You are viewing a plain text version of this content. The canonical link for it is here.
Posted to dev@mahout.apache.org by Robin Anil <ro...@gmail.com> on 2010/06/08 10:55:06 UTC

Re: problem in using apache mahout

Hi Rakesh, the classifier cannot read Arff at the moment. The input is a
file with each line tab separated as key<TAB>value. The key is class, the
value is space separated tokens. The same format is used for classification.
let me know if you can get this running correctly. I will be updating the
code to make it run using vectors. But for now you will have to use this
format. See the twenty newsgroups example

Robin

PS: Subscribe by sending email to dev-subscribe@mahout.apache.org and reply
to the confirmation email that comes.


*Forwarded message:*

Dear Robin,

First of all my sincere apologies for directly emailing you regarding a
problem with mahout. I have been trying to subscribe to the apache mahout
mailing list but the mailer daemon is not responding. I will really
appreciate it if you can help me find a solution to my problem

I am trying to use mahout's bayesian classifier over the iris dataset.
Please note that I am using mahout-0.3. These are the steps I followed

*Step 1*: convert the iris.arff file to mahout's vector format. I used the
following command

*java -cp
/home/rakesh/mahout/mahout-0.3/utils/target/mahout-utils-0.3.jar:$(echo
/home/rakesh/mahout/mahout-0.3/utils/target/dependency/*.jar . | sed 's/
/:/g')  org.apache.mahout.utils.vectors.arff.Driver -d
/home/rakesh/workspace/mahout/input/ -o
/home/rakesh/workspace/mahout/output/ -t
/home/rakesh/workspace/mahout/output/dict.txt*


this created the iris.arff.mvc file but the dict.txt was empty. Nevertheless
I went ahead with the training step

*Step 2*: training

*$HADOOP_HOME/bin/hadoop     jar
$MAHOUT_HOME/core/target/mahout-core-0.3.job
org.apache.mahout.classifier.bayes.TrainClassifier     -i output     -o
model     -type bayes --gramSize 1 -source hdfs*

This step also went through and I did not get any exceptions.

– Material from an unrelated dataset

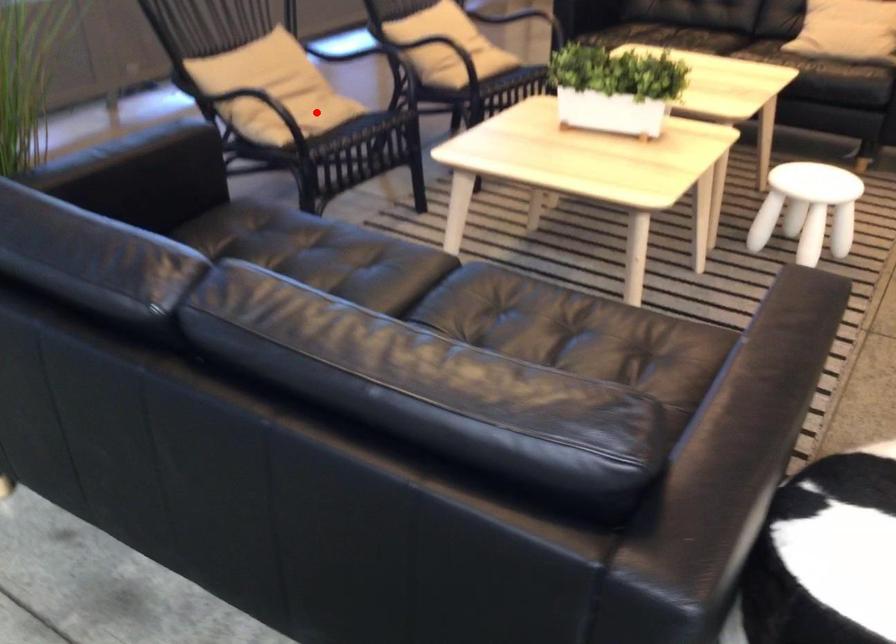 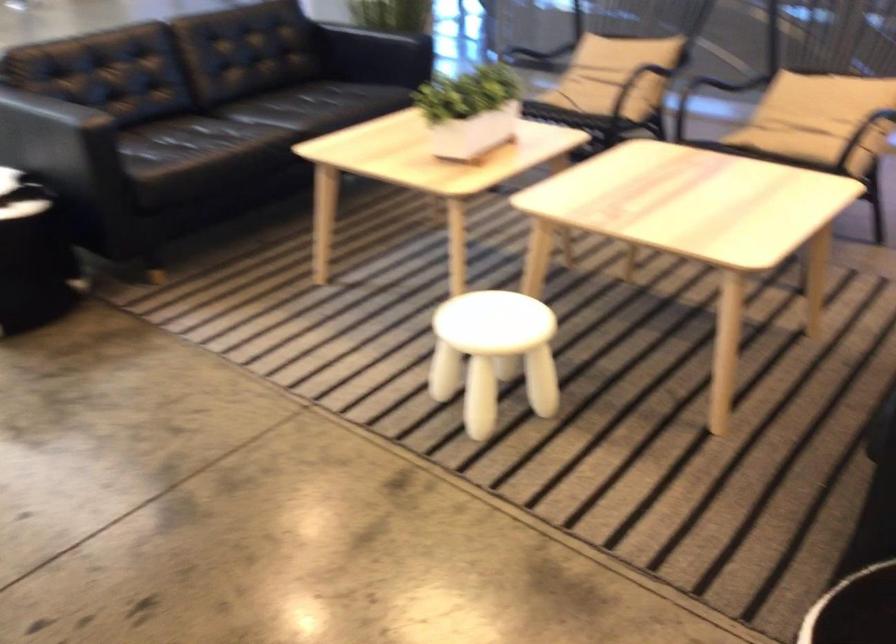 Question: I am providing you with two images of the same scene from different viewpoints. A red point is marked on the first image. At the location where the point appears in image 1, is it still visible in image 2?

*Step 3*: Test over the input dataset

$HADOOP_HOME/bin/hadoop     jar
$MAHOUT_HOME/core/target/mahout-core-0.3.job
org.apache.mahout.classifier.bayes.TestClassifier     -m model     -d output
    -ng 1     -type bayes     -source hdfs -method sequential --verbose

This command gives the following error

*rakesh@ubuntu:~/workspace/mahout$ $HADOOP_HOME/bin/hadoop     jar
$MAHOUT_HOME/core/target/mahout-core-0.3.job
org.apache.mahout.classifier.bayes.TestClassifier     -m model     -d output
    -ng 1     -type bayes     -source hdfs -method sequential --verbose*
*10/06/08 03:19:09 INFO bayes.TestClassifier: Loading model from:
{basePath=model, classifierType=bayes, alpha_i=1.0, dataSource=hdfs,
gramSize=1, verbose=true, encoding=UTF-8, defaultCat=unknown,
testDirPath=output}*
*10/06/08 03:19:09 INFO bayes.TestClassifier: Testing Bayes Classifier*
*10/06/08 03:19:09 INFO bayes.TestClassifier: --------------*
*10/06/08 03:19:09 INFO bayes.TestClassifier: Testing: output/iris.arff.mvc*
*java.lang.NullPointerException*
* **at
org.apache.mahout.classifier.ConfusionMatrix.getCount(ConfusionMatrix.java:100)
*
* **at
org.apache.mahout.classifier.ConfusionMatrix.incrementCount(ConfusionMatrix.java:116)
*
* **at
org.apache.mahout.classifier.ConfusionMatrix.incrementCount(ConfusionMatrix.java:120)
*
* **at
org.apache.mahout.classifier.ConfusionMatrix.addInstance(ConfusionMatrix.java:88)
*
* **at
org.apache.mahout.classifier.ResultAnalyzer.addInstance(ResultAnalyzer.java:68)
*
* **at
org.apache.mahout.classifier.bayes.TestClassifier.classifySequential(TestClassifier.java:256)
*
* **at
org.apache.mahout.classifier.bayes.TestClassifier.main(TestClassifier.java:176)
*
* **at sun.reflect.NativeMethodAccessorImpl.invoke0(Native Method)*
* **at
sun.reflect.NativeMethodAccessorImpl.invoke(NativeMethodAccessorImpl.java:39)
*
* **at
sun.reflect.DelegatingMethodAccessorImpl.invoke(DelegatingMethodAccessorImpl.java:25)
*
* **at java.lang.reflect.Method.invoke(Method.java:597)*
* **at org.apache.hadoop.util.RunJar.main(RunJar.java:155)*
* **at org.apache.hadoop.mapred.JobShell.run(JobShell.java:54)*
* **at org.apache.hadoop.util.ToolRunner.run(ToolRunner.java:65)*
* **at org.apache.hadoop.util.ToolRunner.run(ToolRunner.java:79)*
* **at org.apache.hadoop.mapred.JobShell.main(JobShell.java:68)*

I am getting a null pointer exception and I have no clue as to how to
proceed. Could you please let me know if I am doing something wrong or
whether its a bug. I have attached the irir.arff file and iris.arff.mvc file
for your use.

thanks,
rakesh

Re: problem in using apache mahout

Posted by "k6.amruta" <k6...@gmail.com>.
Hi,

I am a student and new to machine learning and I want to use Naive Bayesian
for graph mining purpose.
Graph data has following information:

Nodes & edges both have values associated with themselves.
Nodes & edges both have number of attributes associated with it.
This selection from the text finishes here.